If the actuals of revenue receipts for the past year happen to be higher, estimates for 2009-10 can be more liberally conceived.
In that event there can be a further step-up in non-Plan as well as Plan expenditure. But with the necessity to increase net market borrowing to Rs. 3,08,647 crore (Rs. 2,61,972 crore revised) and reduced relief through unwinding of loans secured under the Market Stabilisation Scheme (MSS), the Finance Minister may find it difficult to raise aggregate expenditure.
Buoyant bourses
In the changing situation however it will be possible to mobilise large rupee and forex resources once the new government adopts a bold approach to revive the economy and a cheaper money policy is vigorously pursued by the monetary authorities.
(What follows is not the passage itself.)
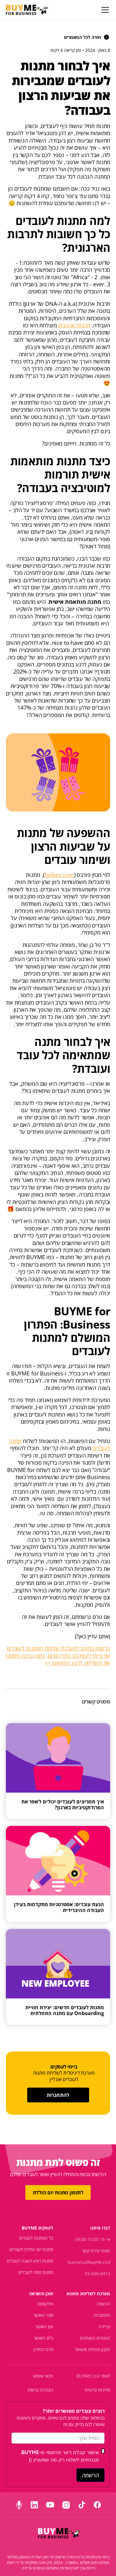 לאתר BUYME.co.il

There has been a sharp rebound in equity values on the bourses since the middle of May and the BSE index has soared to 14625 from 12173 on May 15. In the same period the rupee has risen to 47.12 a dollar from 49.43. Even with larger FII buying no significant improvement in foreign exchange assets has been noticeable so far.
If the regular budget in the first week of July fulfils market expectations there may be a repetition of the happenings of 2007-08 in the external sector though not to the same extent. As Dr. Manmohan Singh has considerable clout with the western countries which are only too eager to extend liberal credits, developments in July-March should be heartening.
The agriculture sector is expected to do well again and the yield of food and cash crops may be tangibly higher in the coming season. With sizable procurement of rice and wheat in 2008-09, buffer stocks are at fairly high levels and there is the prospect of a further increase in these stocks in 2009-10.
With the inflation rate unlikely to rise much in the coming months, a good beginning can be made with credit expansion in a big way for all purposes. The requirements of worthy borrowers should be met liberally with a lowering of interest rates.
The monetary authorities should therefore lower repo and reverse repo rates further for inducing banks to cut lending rates. There will also be no immediate need for reducing the cash reserve ratio. Deposit rates too may be on the down trend if net forex inflows get reflected in faster additions to bank funds. The happenings in July-September and subsequent months are thus of special significance. There may well be a noticeable improvement in economic activity in the remaining three quarters with the growth in GDP likely to improve to 7.5-8 per cent.